Purpose: Various conservative interventions have been used for the treatment of non-specific neck pain. The aim of this systematic review was to investigate the cost-effectiveness of conservative treatments for non-specific neck pain.
Methods: Clinical and economic electronic databases, reference lists and authors' databases were searched up to 13 January 2011. Two reviewers independently selected studies for inclusion, performed the risk of bias assessment and data extraction.

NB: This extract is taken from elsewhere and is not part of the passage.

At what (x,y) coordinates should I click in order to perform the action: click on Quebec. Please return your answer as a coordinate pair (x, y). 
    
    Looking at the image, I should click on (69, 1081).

Results: A total of five economic evaluations met the inclusion criteria. All studies were conducted alongside randomised controlled trials and included a cost-utility analysis, and four studies also conducted a cost-effectiveness analysis. Most often, the economic evaluation was conducted from a societal or a health-care perspective. One study found that manual therapy was dominant over physiotherapy and general practitioner care, whilst behavioural graded activity was not cost-effective compared to manual therapy. The combination of advice and exercise with manual therapy was not cost-effective compared to advice and exercise only. One study found that acupuncture was cost-effective compared to a delayed acupuncture intervention, and another study found no differences on cost-effectiveness between a brief physiotherapy intervention compared to usual physiotherapy. Pooling of the data was not possible as heterogeneity existed between the studies on participants, interventions, controls, outcomes, follow-up duration and context related socio-political differences.
Conclusion: At present, the limited number of studies and the heterogeneity between studies warrant no definite conclusions on the cost-effectiveness of conservative treatments for non-specific neck pain.